Problem description - Output the entries below so that they read exactly as they do now.
_____
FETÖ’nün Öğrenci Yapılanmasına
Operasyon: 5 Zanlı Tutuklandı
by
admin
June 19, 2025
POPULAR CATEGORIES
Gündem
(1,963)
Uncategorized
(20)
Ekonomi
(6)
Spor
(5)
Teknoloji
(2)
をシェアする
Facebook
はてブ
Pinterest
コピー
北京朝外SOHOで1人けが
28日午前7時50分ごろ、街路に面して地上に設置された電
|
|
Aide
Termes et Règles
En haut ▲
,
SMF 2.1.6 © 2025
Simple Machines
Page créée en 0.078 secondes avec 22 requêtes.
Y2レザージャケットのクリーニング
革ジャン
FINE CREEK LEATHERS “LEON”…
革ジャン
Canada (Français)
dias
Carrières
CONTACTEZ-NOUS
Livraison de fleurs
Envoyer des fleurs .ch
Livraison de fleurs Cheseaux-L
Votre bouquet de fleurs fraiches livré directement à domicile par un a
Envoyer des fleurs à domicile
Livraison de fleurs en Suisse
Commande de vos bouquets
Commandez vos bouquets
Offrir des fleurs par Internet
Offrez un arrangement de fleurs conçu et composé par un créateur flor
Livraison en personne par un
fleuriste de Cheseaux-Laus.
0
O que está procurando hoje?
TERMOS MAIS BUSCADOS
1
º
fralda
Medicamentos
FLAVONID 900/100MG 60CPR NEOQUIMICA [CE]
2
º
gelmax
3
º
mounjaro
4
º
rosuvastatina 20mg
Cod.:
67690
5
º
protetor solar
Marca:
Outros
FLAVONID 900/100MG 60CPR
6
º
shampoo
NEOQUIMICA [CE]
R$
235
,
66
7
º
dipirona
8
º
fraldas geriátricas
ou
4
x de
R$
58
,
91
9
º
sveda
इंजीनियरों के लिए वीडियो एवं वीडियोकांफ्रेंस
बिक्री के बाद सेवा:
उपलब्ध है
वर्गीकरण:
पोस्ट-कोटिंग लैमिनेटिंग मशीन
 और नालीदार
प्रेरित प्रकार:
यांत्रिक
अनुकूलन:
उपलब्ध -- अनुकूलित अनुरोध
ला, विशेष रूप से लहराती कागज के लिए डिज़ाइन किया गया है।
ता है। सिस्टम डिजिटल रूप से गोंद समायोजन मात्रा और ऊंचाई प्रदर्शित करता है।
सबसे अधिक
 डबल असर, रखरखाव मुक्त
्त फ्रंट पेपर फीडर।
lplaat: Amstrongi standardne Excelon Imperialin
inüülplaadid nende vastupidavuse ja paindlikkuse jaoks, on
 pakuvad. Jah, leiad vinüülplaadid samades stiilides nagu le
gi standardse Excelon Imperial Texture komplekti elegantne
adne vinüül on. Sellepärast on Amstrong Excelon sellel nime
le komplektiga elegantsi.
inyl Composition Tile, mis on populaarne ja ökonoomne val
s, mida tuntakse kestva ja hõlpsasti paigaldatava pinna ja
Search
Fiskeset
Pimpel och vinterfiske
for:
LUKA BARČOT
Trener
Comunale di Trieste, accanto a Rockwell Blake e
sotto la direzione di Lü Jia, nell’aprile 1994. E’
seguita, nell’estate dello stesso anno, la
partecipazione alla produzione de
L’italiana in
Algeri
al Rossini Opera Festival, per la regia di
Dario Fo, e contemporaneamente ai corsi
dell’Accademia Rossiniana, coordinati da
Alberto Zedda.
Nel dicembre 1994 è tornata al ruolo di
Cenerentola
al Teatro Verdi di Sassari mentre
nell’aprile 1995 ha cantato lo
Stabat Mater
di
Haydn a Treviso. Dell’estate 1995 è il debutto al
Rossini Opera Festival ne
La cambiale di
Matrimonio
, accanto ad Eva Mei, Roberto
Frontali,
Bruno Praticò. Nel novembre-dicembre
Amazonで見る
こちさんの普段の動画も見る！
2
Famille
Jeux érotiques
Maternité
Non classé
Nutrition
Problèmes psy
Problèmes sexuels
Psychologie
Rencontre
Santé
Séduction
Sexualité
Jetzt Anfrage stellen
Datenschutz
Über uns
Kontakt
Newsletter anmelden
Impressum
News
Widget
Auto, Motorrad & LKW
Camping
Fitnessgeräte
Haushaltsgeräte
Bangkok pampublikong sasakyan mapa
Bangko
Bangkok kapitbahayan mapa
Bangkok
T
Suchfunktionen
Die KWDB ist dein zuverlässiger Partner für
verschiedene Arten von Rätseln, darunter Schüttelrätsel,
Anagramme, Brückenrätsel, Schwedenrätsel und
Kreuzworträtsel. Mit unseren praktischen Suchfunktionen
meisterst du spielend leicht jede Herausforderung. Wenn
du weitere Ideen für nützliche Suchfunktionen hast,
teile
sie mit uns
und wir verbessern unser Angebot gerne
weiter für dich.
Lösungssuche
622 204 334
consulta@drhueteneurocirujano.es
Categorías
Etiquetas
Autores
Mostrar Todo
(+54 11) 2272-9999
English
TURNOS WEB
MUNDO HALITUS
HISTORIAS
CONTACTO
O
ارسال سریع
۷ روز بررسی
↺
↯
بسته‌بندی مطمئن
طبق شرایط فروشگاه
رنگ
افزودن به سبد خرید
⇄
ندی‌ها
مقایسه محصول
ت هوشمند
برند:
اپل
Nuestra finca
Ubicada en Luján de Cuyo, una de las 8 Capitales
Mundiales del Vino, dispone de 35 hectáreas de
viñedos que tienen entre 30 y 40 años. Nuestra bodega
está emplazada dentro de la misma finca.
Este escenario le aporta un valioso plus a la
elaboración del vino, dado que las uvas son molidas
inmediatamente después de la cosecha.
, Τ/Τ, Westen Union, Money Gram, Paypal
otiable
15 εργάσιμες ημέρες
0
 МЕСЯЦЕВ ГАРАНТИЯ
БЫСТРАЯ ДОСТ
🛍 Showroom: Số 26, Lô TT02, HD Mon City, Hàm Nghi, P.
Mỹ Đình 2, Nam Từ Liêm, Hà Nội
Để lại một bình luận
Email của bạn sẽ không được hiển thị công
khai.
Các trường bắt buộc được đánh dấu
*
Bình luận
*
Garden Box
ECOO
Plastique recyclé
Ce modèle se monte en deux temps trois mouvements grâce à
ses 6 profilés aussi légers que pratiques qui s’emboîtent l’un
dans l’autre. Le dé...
_____
Output for this task -
FETÖ’nün Öğrenci Yapılanmasına
Operasyon: 5 Zanlı Tutuklandı
by
admin
June 19, 2025
POPULAR CATEGORIES
Gündem
(1,963)
Uncategorized
(20)
Ekonomi
(6)
Spor
(5)
Teknoloji
(2)
をシェアする
Facebook
はてブ
Pinterest
コピー
北京朝外SOHOで1人けが
28日午前7時50分ごろ、街路に面して地上に設置された電
|
|
Aide
Termes et Règles
En haut ▲
,
SMF 2.1.6 © 2025
Simple Machines
Page créée en 0.078 secondes avec 22 requêtes.
Y2レザージャケットのクリーニング
革ジャン
FINE CREEK LEATHERS “LEON”…
革ジャン
Canada (Français)
dias
Carrières
CONTACTEZ-NOUS
Livraison de fleurs
Envoyer des fleurs .ch
Livraison de fleurs Cheseaux-L
Votre bouquet de fleurs fraiches livré directement à domicile par un a
Envoyer des fleurs à domicile
Livraison de fleurs en Suisse
Commande de vos bouquets
Commandez vos bouquets
Offrir des fleurs par Internet
Offrez un arrangement de fleurs conçu et composé par un créateur flor
Livraison en personne par un
fleuriste de Cheseaux-Laus.
0
O que está procurando hoje?
TERMOS MAIS BUSCADOS
1
º
fralda
Medicamentos
FLAVONID 900/100MG 60CPR NEOQUIMICA [CE]
2
º
gelmax
3
º
mounjaro
4
º
rosuvastatina 20mg
Cod.:
67690
5
º
protetor solar
Marca:
Outros
FLAVONID 900/100MG 60CPR
6
º
shampoo
NEOQUIMICA [CE]
R$
235
,
66
7
º
dipirona
8
º
fraldas geriátricas
ou
4
x de
R$
58
,
91
9
º
sveda
इंजीनियरों के लिए वीडियो एवं वीडियोकांफ्रेंस
बिक्री के बाद सेवा:
उपलब्ध है
वर्गीकरण:
पोस्ट-कोटिंग लैमिनेटिंग मशीन
 और नालीदार
प्रेरित प्रकार:
यांत्रिक
अनुकूलन:
उपलब्ध -- अनुकूलित अनुरोध
ला, विशेष रूप से लहराती कागज के लिए डिज़ाइन किया गया है।
ता है। सिस्टम डिजिटल रूप से गोंद समायोजन मात्रा और ऊंचाई प्रदर्शित करता है।
सबसे अधिक
 डबल असर, रखरखाव मुक्त
्त फ्रंट पेपर फीडर।
lplaat: Amstrongi standardne Excelon Imperialin
inüülplaadid nende vastupidavuse ja paindlikkuse jaoks, on
 pakuvad. Jah, leiad vinüülplaadid samades stiilides nagu le
gi standardse Excelon Imperial Texture komplekti elegantne
adne vinüül on. Sellepärast on Amstrong Excelon sellel nime
le komplektiga elegantsi.
inyl Composition Tile, mis on populaarne ja ökonoomne val
s, mida tuntakse kestva ja hõlpsasti paigaldatava pinna ja
Search
Fiskeset
Pimpel och vinterfiske
for:
LUKA BARČOT
Trener
Comunale di Trieste, accanto a Rockwell Blake e
sotto la direzione di Lü Jia, nell’aprile 1994. E’
seguita, nell’estate dello stesso anno, la
partecipazione alla produzione de
L’italiana in
Algeri
al Rossini Opera Festival, per la regia di
Dario Fo, e contemporaneamente ai corsi
dell’Accademia Rossiniana, coordinati da
Alberto Zedda.
Nel dicembre 1994 è tornata al ruolo di
Cenerentola
al Teatro Verdi di Sassari mentre
nell’aprile 1995 ha cantato lo
Stabat Mater
di
Haydn a Treviso. Dell’estate 1995 è il debutto al
Rossini Opera Festival ne
La cambiale di
Matrimonio
, accanto ad Eva Mei, Roberto
Frontali,
Bruno Praticò. Nel novembre-dicembre
Amazonで見る
こちさんの普段の動画も見る！
2
Famille
Jeux érotiques
Maternité
Non classé
Nutrition
Problèmes psy
Problèmes sexuels
Psychologie
Rencontre
Santé
Séduction
Sexualité
Jetzt Anfrage stellen
Datenschutz
Über uns
Kontakt
Newsletter anmelden
Impressum
News
Widget
Auto, Motorrad & LKW
Camping
Fitnessgeräte
Haushaltsgeräte
Bangkok pampublikong sasakyan mapa
Bangko
Bangkok kapitbahayan mapa
Bangkok
T
Suchfunktionen
Die KWDB ist dein zuverlässiger Partner für
verschiedene Arten von Rätseln, darunter Schüttelrätsel,
Anagramme, Brückenrätsel, Schwedenrätsel und
Kreuzworträtsel. Mit unseren praktischen Suchfunktionen
meisterst du spielend leicht jede Herausforderung. Wenn
du weitere Ideen für nützliche Suchfunktionen hast,
teile
sie mit uns
und wir verbessern unser Angebot gerne
weiter für dich.
Lösungssuche
622 204 334
consulta@drhueteneurocirujano.es
Categorías
Etiquetas
Autores
Mostrar Todo
(+54 11) 2272-9999
English
TURNOS WEB
MUNDO HALITUS
HISTORIAS
CONTACTO
O
ارسال سریع
۷ روز بررسی
↺
↯
بسته‌بندی مطمئن
طبق شرایط فروشگاه
رنگ
افزودن به سبد خرید
⇄
ندی‌ها
مقایسه محصول
ت هوشمند
برند:
اپل
Nuestra finca
Ubicada en Luján de Cuyo, una de las 8 Capitales
Mundiales del Vino, dispone de 35 hectáreas de
viñedos que tienen entre 30 y 40 años. Nuestra bodega
está emplazada dentro de la misma finca.
Este escenario le aporta un valioso plus a la
elaboración del vino, dado que las uvas son molidas
inmediatamente después de la cosecha.
, Τ/Τ, Westen Union, Money Gram, Paypal
otiable
15 εργάσιμες ημέρες
0
 МЕСЯЦЕВ ГАРАНТИЯ
БЫСТРАЯ ДОСТ
🛍 Showroom: Số 26, Lô TT02, HD Mon City, Hàm Nghi, P.
Mỹ Đình 2, Nam Từ Liêm, Hà Nội
Để lại một bình luận
Email của bạn sẽ không được hiển thị công
khai.
Các trường bắt buộc được đánh dấu
*
Bình luận
*
Garden Box
ECOO
Plastique recyclé
Ce modèle se monte en deux temps trois mouvements grâce à
ses 6 profilés aussi légers que pratiques qui s’emboîtent l’un
dans l’autre. Le dé...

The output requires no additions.